The sad and untimely death in May 2004 of Larry McBride deprived Irish studies, and in particular modern Irish history, of a productive and popular scholar. His substantial body of individual publications, together with his work as an industrious editor of essay collections and organiser of conferences, will ensure that his reputation will endure as an historian with an impressive command of Irish and Irish-American history. More than that, McBride was an historian who was refreshingly willing to engage new perspectives and methodologies and fresh currents of enquiry, not least currents that conjoined approaches and discourses from several disciplines.

The volume under review is the second collection of essays edited by McBride that addresses the representation of national identity in nineteenth- and early-twentieth- century Ireland. The first volume, Images, Icons and the Irish Nationalist Imagination (1999), [End Page 167] concerned a variety of symbols of Irish nationalist identity. This second volume focuses on texts—and the dynamic contexts of their composition, dissemination, and reception—in the construction of Irish nationalist identity during the period of the Union (1801–1922). There are ten essays in the collection that, while not radically groundbreaking, cannot be dismissed as a summary reprise of findings offered by the authors at greater length elsewhere. The arguments advanced are soundly based on conventional historical evidence; a minority also engage theoretical and methodological questions.

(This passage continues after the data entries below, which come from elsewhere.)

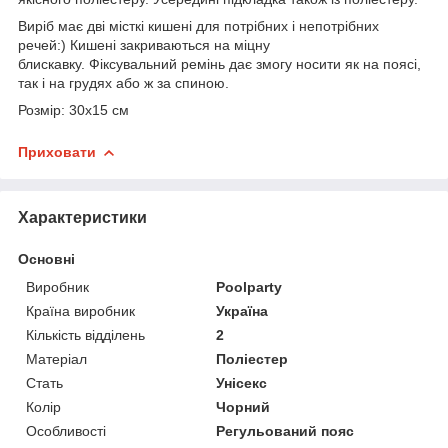
Виріб має дві місткі кишені для потрібних і непотрібних
речей:) Кишені закриваються на міцну
блискавку. Фіксувальний ремінь дає змогу носити як на поясі,
так і на грудях або ж за спиною.
Розмір: 30х15 см
Приховати
Характеристики
Основні
Виробник
Poolparty
Країна виробник
Україна
Кількість відділень
2
Матеріал
Поліестер
Стать
Унісекс
Колір
Чорний
Особливості
Регульований пояс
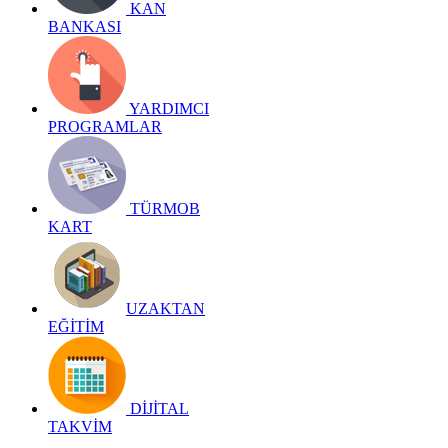
KAN
BANKASI
YARDIMCI
PROGRAMLAR
TÜRMOB
KART
UZAKTAN
EĞİTİM
DİJİTAL
TAKVİM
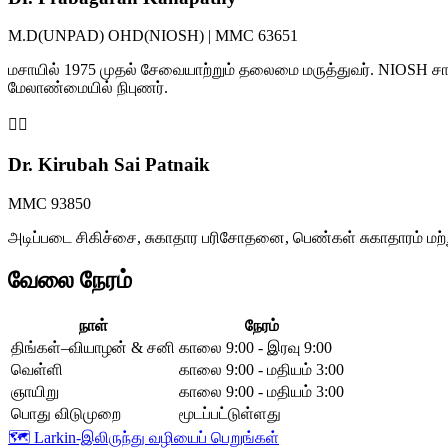
M.D(UNPAD) OHD(NIOSH) | MMC 63651
மசாயில் 1975 முதல் சேவையாற்றும் தலைமை மருத்துவர். NIOSH சான
மேலாண்மையில் நிபுணர்.
👩‍⚕️
Dr. Kirubah Sai Patnaik
MMC 93850
அடிப்படை சிகிச்சை, சுகாதார பரிசோதனை, பெண்கள் சுகாதாரம் மற்
வேலை நேரம்
நாள்
நேரம்
திங்கள்–வியாழன் & சனி
காலை 9:00 - இரவு 9:00
வெள்ளி
காலை 9:00 - மதியம் 3:00
ஞாயிறு
காலை 9:00 - மதியம் 3:00
பொது விடுமுறை
மூடப்பட்டுள்ளது
🗺️
Larkin-இலிருந்து வழியைப் பெறுங்கள்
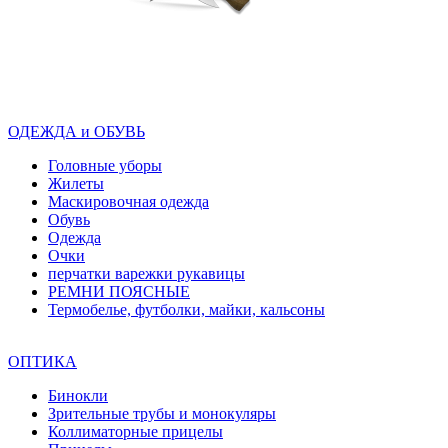
ОДЕЖДА и ОБУВЬ
Головные уборы
Жилеты
Маскировочная одежда
Обувь
Одежда
Очки
перчатки варежки рукавицы
РЕМНИ ПОЯСНЫЕ
Термобелье, футболки, майки, кальсоны
ОПТИКА
Бинокли
Зрительные трубы и монокуляры
Коллиматорные прицелы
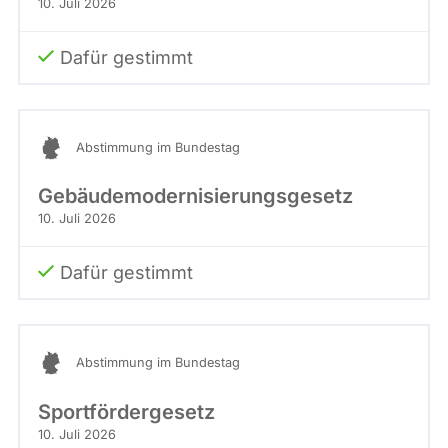
10. Juli 2026
Dafür gestimmt
Abstimmung im Bundestag
Gebäudemodernisierungsgesetz
10. Juli 2026
Dafür gestimmt
Abstimmung im Bundestag
Sportfördergesetz
10. Juli 2026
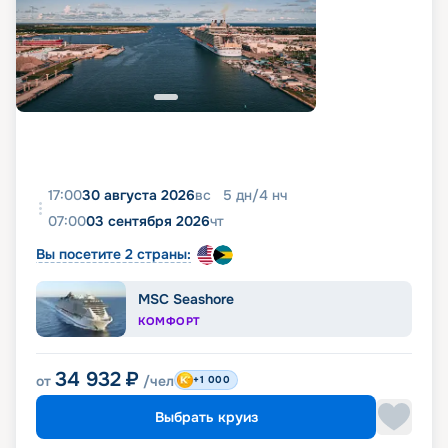
17:00
30 августа 2026
вс
5
дн
/
4
нч
07:00
03 сентября 2026
чт
Вы посетите 2 страны:
MSC Seashore
КОМФОРТ
34 932
₽
от
/чел
+1 000
Выбрать круиз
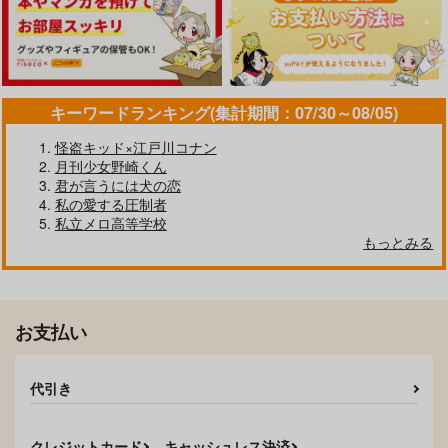
1,284
円
（税込）
アスラン×カガリ
アスラン×カガリ
アスラン×カガリ
サンプル
サンプル
サンプル
作品詳細
作品詳細
作品詳細
キーワードランキング(集計期間：07/30～08/05)
怪盗キッド×江戸川コナン
月刊少女野崎くん
君が言うには犬の恋
私の愛する圧制者
私立メロ高等学校
もっとみる
It's up to me?
蝶々
629
円
専売
（税込）
お支払い
機動戦士ガンダムSEED FREEDOM
アスラン×カガリ
夏のせいかつ
ばら色の人生
代引き
Sandwich
BlueLily
サンプル
629
1,100
円
円
（税込）
（税込）
カート
アスラン×カガリ
アスラン×カガリ
クレジットカード
キャッシュレス決済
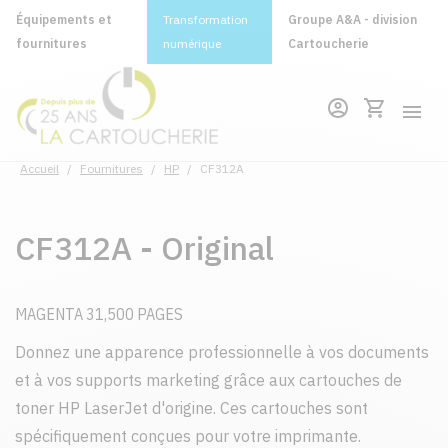
Équipements et
Transformation
Groupe A&A - division
fournitures
numérique
Cartoucherie
Accueil
/
Fournitures
/
HP
/
CF312A
CF312A - Original
MAGENTA 31,500 PAGES
Donnez une apparence professionnelle à vos documents
et à vos supports marketing grâce aux cartouches de
toner HP LaserJet d'origine. Ces cartouches sont
spécifiquement conçues pour votre imprimante.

The role of educational institutions in the construction and dissemination of written history features in several essays. Within formal educational structures, Colin Barr examines the discussion of history as a subject in university education, with particular reference to the views of the Catholic hierarchy. McBride's own essay provides a wealth of evidence (including valuable statistical evidence) on the teaching and learning of history in Irish schools (elementary and second level) in the period 1870–1922, while alerting the reader to more popular texts, including fiction, through which young Irish readers may have acquired a sense of their past or of key episodes that shaped it. The role of the nineteenth-century reading room, of nationalist newspapers, and of the summer colleges of the Gaelic League in the early twentieth century, in the dissemination of a version of Irish history and identity, are explored in essays by Paul Townend, Anne E. Kane, and Timothy G. McMahon, respectively.

There are a number of predictable issues that arise in the context of these exercises in teaching history to the Irish through the medium of written texts. First, there is the matter of literacy in English. Here, despite some difficulties with self-reporting in the census, the evidence points clearly to a sharp rise in the second half of the nineteenth century in the reported ability of the Irish to read English: the figure in 1841 was forty-seven per cent (of persons over five years of age), but by 1911 it was eighty-eight per cent. Regional variations have implications that need further refinement (though Kane's essay touches on the issue), but newspaper circulation and anecdotal evidence support the general conclusion that by the later nineteenth century there was a strong appetite throughout Ireland for communication through the printed text. The ideological battleground for Irish nationalists, however, was the issue of what history ought to be taught—in the school curriculum or in school texts. Content as well as context was contested. How much of the history taught should be the history of the Irish people, and the particularity of their historical experience? Should the story of the Irish be simply a strand in the larger narrative of the great British Empire and its achievements? These debates, as one can imagine, were freighted with ideological and political assumptions and agendas. For many Irish nationalists, including those who refused to adopt the state-sanctioned curriculum and supported instead an independent network of schools, teaching history to the youth of Ireland should be principally teaching them Irish history, with the...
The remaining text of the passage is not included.